By Clarence Walker Jr. for Gangsters Inc.
As night began to fall on the Florida's Keys, Mafia gangster Johnny Roselli (photo above) and his crew mates prepared for a midnight run to Cuba. Looking out from Port Mary, the encroaching darkness was a reminder of the ninety-mile expanse to Castro's world and all the dangers in between. This late evening voyage by Roselli, would become, if successful, the biggest hit for Roselli during a long career of taking lives. Roselli's mission was to invade Cuba under cover of darkness and murder notorious dictator Fidel Castro in cold blood.
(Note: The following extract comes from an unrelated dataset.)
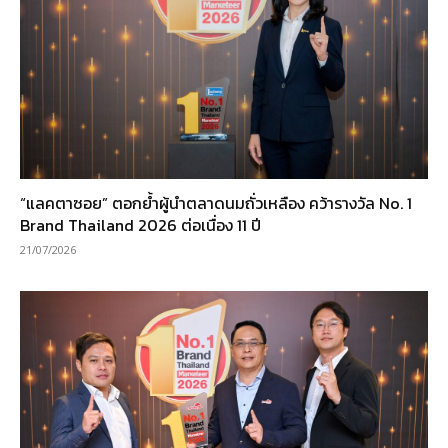
“แลคตาซอย” ตอกย้ำผู้นำตลาดนมถั่วเหลือง คว้ารางวัล No. 1
Brand Thailand 2026 ต่อเนื่อง 11 ปี
21/07/2026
They had no idea what awaited them except it would be full of risk, writes author Thomas Maier in his new published blockbuster book; Mafia Spies: The Inside Story of the CIA, Gangsters, JFK and Castro; Skyhorse Publishing, $25.95, on Amazon. Maier, a bestselling author and Television producer of the HBO hit series Masters of Sex, based his book on the never before released JFK Files. Mafia Spies is so juicy hot until it has been optioned for a movie by Warner Brothers.
Best-selling author Michael Connelly gave thumbs-up praise for Maier's book. "Just when you think you've read and heard everything there is to know about the CIA, JFK, and the mob, along comes Thomas Maier with this meticulously researched and nuanced report that sets the record straight in some area and break new ground in others. I found it gripping from page one." And, Connelly added, "The events reported changed history and gives us better understanding of current times."
"This story exposes a dark chapter in America's history, when the CIA teamed up with murderous Mafia hitmen in an ill-fated assassination plot,” says Shelly Murphy, co-author of the New York Times bestseller; Whitey Bulger: America's Most Wanted Gangster and the Manhunt That brought Him to Justice.
Mafia Spies heavily cover the era in time when our U.S. Government desperately wanted to kill Cuban's leader Fidel Castro (right) and overthrow his dictatorial regime. A Communist dictator, Castro's close ally was the Soviet government. U.S. government and the Soviets were also enemies.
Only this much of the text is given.